Introducing young students to the public career of Condoleeza Rice5
It is great to see that the Journey to Freedom series of the African American Library continues to publish new volumes. This spring the series published the new volumes "The Amistad Mutiny: Fighting for Freedom," "Arthur Ashe: Athlete and Activist," "The Blues: Birth of an American Sound," "Brown vs. Board of Education: The Battle for Equal Education," "Miles Davis: Jazz Master," and this one on "Condoleezza Rice: U.S. Secretary of State" (you can tell the most recent volumes simply because they have subtitles). Whereas the volume on Colin Powell was published before he became the first African American Secretary of State (it ends with him deciding not to run for president in 1996), this volume by Kevin Cunningham is able to tell the entire story of how Rice became the second African American (and second woman after Madeleine Albright) to hold the senior position in the Cabinet.

The story begins with Rice being born in Birmingham, Alabama in 1954, the daughter of teachers (her mother played the piano and organ and Rice's first name is an Italian musical term to play "with sweetness"). As is always the case in the books in this series, this allows photographs (the "Colored Entrance" to a segregated theater) and examples of what life was like growing up in the Jim Crow south (Rice was a friend of one of the four girls killed by the bomb at the Sixteenth Street Baptist Church in Birmingham in 1963). Of course, this entire series underscores what things have been like in the past (often the recent past) to set up the accomplishments of these noted African-Americans.

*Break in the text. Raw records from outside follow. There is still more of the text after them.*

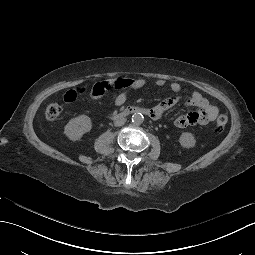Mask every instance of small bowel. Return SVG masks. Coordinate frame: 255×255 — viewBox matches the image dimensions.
Returning a JSON list of instances; mask_svg holds the SVG:
<instances>
[{"label": "small bowel", "instance_id": "obj_1", "mask_svg": "<svg viewBox=\"0 0 255 255\" xmlns=\"http://www.w3.org/2000/svg\"><path fill=\"white\" fill-rule=\"evenodd\" d=\"M154 84L159 87L168 85L172 92L178 93L181 91V85L178 82L167 83L164 79H157ZM147 85V80L143 78H116L109 81H100L95 83L92 87H77L69 89L64 95V101L67 103L73 102L77 97L88 95L90 98L97 100L102 98L110 89H117L121 92L116 96L114 103L116 106H122L128 97L129 92L141 89ZM179 101L177 95L170 96L158 105L152 108L154 118L160 117L164 112L174 107ZM186 104L195 106L197 111L189 112L176 118L175 126L184 128L189 125H206L214 121L219 113V108L215 104L209 102L200 92L195 91L187 98Z\"/></svg>", "mask_w": 255, "mask_h": 255}]
</instances>
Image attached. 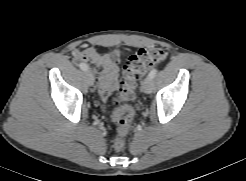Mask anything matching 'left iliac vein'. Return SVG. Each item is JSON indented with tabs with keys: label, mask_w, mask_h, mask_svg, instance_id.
I'll list each match as a JSON object with an SVG mask.
<instances>
[{
	"label": "left iliac vein",
	"mask_w": 246,
	"mask_h": 181,
	"mask_svg": "<svg viewBox=\"0 0 246 181\" xmlns=\"http://www.w3.org/2000/svg\"><path fill=\"white\" fill-rule=\"evenodd\" d=\"M152 88H153L152 78L148 76L143 80L141 84V90L144 93H150L152 91Z\"/></svg>",
	"instance_id": "obj_1"
}]
</instances>
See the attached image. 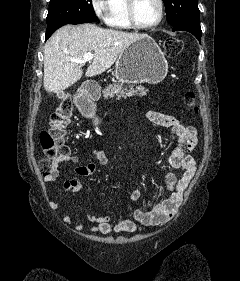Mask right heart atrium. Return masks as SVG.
<instances>
[{"label":"right heart atrium","instance_id":"d8ad5b80","mask_svg":"<svg viewBox=\"0 0 240 281\" xmlns=\"http://www.w3.org/2000/svg\"><path fill=\"white\" fill-rule=\"evenodd\" d=\"M90 5L98 18L106 20L109 11V0H90Z\"/></svg>","mask_w":240,"mask_h":281}]
</instances>
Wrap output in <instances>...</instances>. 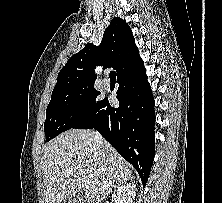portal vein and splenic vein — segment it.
I'll list each match as a JSON object with an SVG mask.
<instances>
[{
	"label": "portal vein and splenic vein",
	"mask_w": 222,
	"mask_h": 203,
	"mask_svg": "<svg viewBox=\"0 0 222 203\" xmlns=\"http://www.w3.org/2000/svg\"><path fill=\"white\" fill-rule=\"evenodd\" d=\"M87 184H88V181H87L86 179H83V180H82V185H83V186H87Z\"/></svg>",
	"instance_id": "portal-vein-and-splenic-vein-1"
}]
</instances>
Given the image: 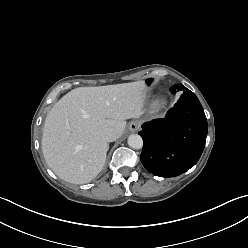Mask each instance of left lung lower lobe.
<instances>
[{"label": "left lung lower lobe", "mask_w": 248, "mask_h": 248, "mask_svg": "<svg viewBox=\"0 0 248 248\" xmlns=\"http://www.w3.org/2000/svg\"><path fill=\"white\" fill-rule=\"evenodd\" d=\"M139 135L143 138V166L160 177L178 176L199 160L207 119L196 95L186 89L165 118L144 123Z\"/></svg>", "instance_id": "1"}]
</instances>
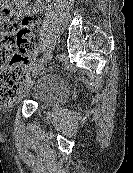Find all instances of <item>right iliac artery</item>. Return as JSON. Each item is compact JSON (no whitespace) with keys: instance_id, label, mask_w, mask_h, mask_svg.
<instances>
[{"instance_id":"1","label":"right iliac artery","mask_w":133,"mask_h":173,"mask_svg":"<svg viewBox=\"0 0 133 173\" xmlns=\"http://www.w3.org/2000/svg\"><path fill=\"white\" fill-rule=\"evenodd\" d=\"M48 56H50V52H47L46 55H45L42 59H39V60H37V61H33V62L29 65L30 69H32L33 66H35V65L37 64V62H40V61L44 60V59L47 58Z\"/></svg>"}]
</instances>
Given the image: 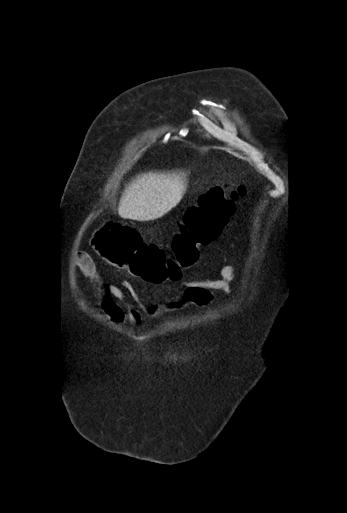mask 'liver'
<instances>
[{
  "label": "liver",
  "instance_id": "obj_1",
  "mask_svg": "<svg viewBox=\"0 0 347 513\" xmlns=\"http://www.w3.org/2000/svg\"><path fill=\"white\" fill-rule=\"evenodd\" d=\"M149 172L138 176L124 190L118 214L124 219L155 217L166 213L186 189L185 178Z\"/></svg>",
  "mask_w": 347,
  "mask_h": 513
}]
</instances>
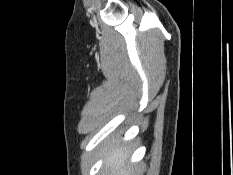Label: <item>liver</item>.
Here are the masks:
<instances>
[{
    "instance_id": "liver-1",
    "label": "liver",
    "mask_w": 233,
    "mask_h": 175,
    "mask_svg": "<svg viewBox=\"0 0 233 175\" xmlns=\"http://www.w3.org/2000/svg\"><path fill=\"white\" fill-rule=\"evenodd\" d=\"M107 158L105 160V165L108 168H111L113 172H117V175H128L127 168L124 167L129 153L126 149L120 148H112L106 152Z\"/></svg>"
}]
</instances>
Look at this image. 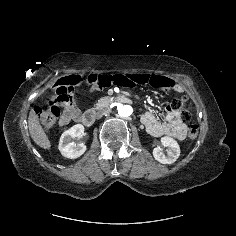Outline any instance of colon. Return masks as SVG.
<instances>
[{
	"mask_svg": "<svg viewBox=\"0 0 236 236\" xmlns=\"http://www.w3.org/2000/svg\"><path fill=\"white\" fill-rule=\"evenodd\" d=\"M83 87L84 84L78 79L65 78L56 86L51 102L48 105H39L36 107L35 112L44 129L51 130L55 127L60 117V107H62L63 104L72 103ZM172 108L176 111L180 110L184 120H190L191 106L188 104L187 99L174 100ZM197 135L198 125L196 123H190L188 125V137L195 139Z\"/></svg>",
	"mask_w": 236,
	"mask_h": 236,
	"instance_id": "obj_1",
	"label": "colon"
}]
</instances>
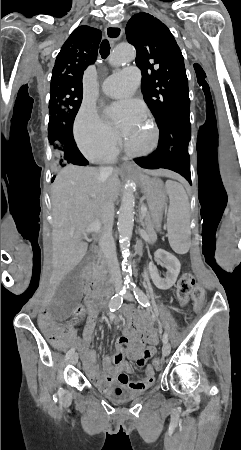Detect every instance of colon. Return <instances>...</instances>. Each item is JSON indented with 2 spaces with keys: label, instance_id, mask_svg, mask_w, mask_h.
Wrapping results in <instances>:
<instances>
[{
  "label": "colon",
  "instance_id": "1",
  "mask_svg": "<svg viewBox=\"0 0 241 450\" xmlns=\"http://www.w3.org/2000/svg\"><path fill=\"white\" fill-rule=\"evenodd\" d=\"M191 296H193L191 298ZM191 298V305L195 306L197 311H202L204 306L209 305V298L204 297L203 287L196 285L195 276L191 272L185 273L178 282L177 299L186 305ZM184 310V309H183ZM78 314H83L85 309L83 306H78L76 309ZM157 360V359H156ZM159 362H154V367H159Z\"/></svg>",
  "mask_w": 241,
  "mask_h": 450
}]
</instances>
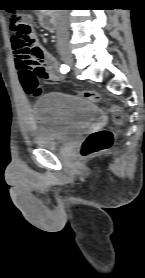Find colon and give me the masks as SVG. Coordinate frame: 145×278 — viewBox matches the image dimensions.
I'll return each mask as SVG.
<instances>
[{
	"label": "colon",
	"mask_w": 145,
	"mask_h": 278,
	"mask_svg": "<svg viewBox=\"0 0 145 278\" xmlns=\"http://www.w3.org/2000/svg\"><path fill=\"white\" fill-rule=\"evenodd\" d=\"M8 23L10 29L22 40L21 44L24 47H27L32 36V31L29 26L16 14H11L9 16ZM38 89V76H34L31 78V85L26 87V92L28 94H33L38 91ZM81 95L94 102L100 100V95L96 92H83ZM110 111L117 122H121L123 120V114L120 108L113 106ZM112 142L113 134L110 130L101 129L91 132L82 143L81 155L84 158L92 157L97 153L108 149Z\"/></svg>",
	"instance_id": "obj_1"
}]
</instances>
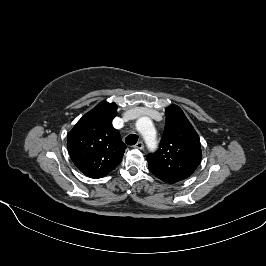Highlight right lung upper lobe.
<instances>
[{
	"mask_svg": "<svg viewBox=\"0 0 266 266\" xmlns=\"http://www.w3.org/2000/svg\"><path fill=\"white\" fill-rule=\"evenodd\" d=\"M117 105L103 101L85 114L67 135L70 157L75 166L90 178H101L122 160L125 144L111 120Z\"/></svg>",
	"mask_w": 266,
	"mask_h": 266,
	"instance_id": "cb5924a9",
	"label": "right lung upper lobe"
}]
</instances>
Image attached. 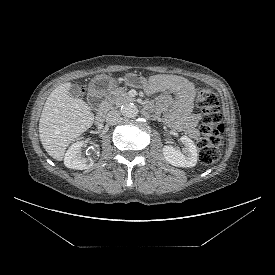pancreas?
<instances>
[{"label":"pancreas","mask_w":275,"mask_h":275,"mask_svg":"<svg viewBox=\"0 0 275 275\" xmlns=\"http://www.w3.org/2000/svg\"><path fill=\"white\" fill-rule=\"evenodd\" d=\"M134 98L130 97L126 90L117 89L114 90L109 96L105 99V104L107 108H112L113 105L119 107L120 105L133 101Z\"/></svg>","instance_id":"1"}]
</instances>
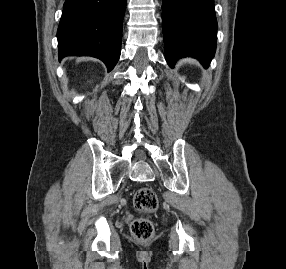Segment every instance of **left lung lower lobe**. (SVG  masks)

Although she was bored with studying government, Rice ended up being interested in the Soviet Union and in a career in international relations. The move from civil rights to the Cold War is presented as being a conflict on a larger stage. Rice's expertise on the Soviet Union not only gets her a teaching position at Stanford University, but also gets her noticed by Brent Scowcroft, the national security advisor for President George H. W. Bush (since most young people only associate Rice with George W. Bush, the current president, this shows she has been around for a while). Cunningham then traces the steps by which Rice ended up becoming part of the current Bush White House, first as NSA and now as Sec. State.

The one thing I did not pick up from this book was an idea of Rice's political theory of international relations. But then you will not find out who was the member of the Denver Broncos that Rice was engaged to, so get used to the disappointment. Then again, most of us have to go back to Henry Kissinger to name a U.S. Secretary of State where we have an idea of how they say the world and what they were trying to accomplish. Cunningham does point out that Rice pushed for the reunification of Germany, so there is at least one significant example where she advocated a position and was proven right.

In addition to laying out the steps by which Rice went from Birmingham to the State Department, Cunningham emphasizes how being a black woman in a white man's world (especially when it comes to studying the Soviet Union), got Rice noticed, but that it was her abilities that kept her moving up the ladder. One nice thing about being the first African-American woman to be Secretary of State is that the next African-American or the next woman will be the third of each and therefore hardly worth noting. You can see that now with the pending Bush decision on a Supreme Court appointment where the potential nomination of the first Hispanic is seen as more newsworthy than what would be the third woman. Still, young readers will get a sense of how being the "first" can open the doors for a whole lot of others to follow.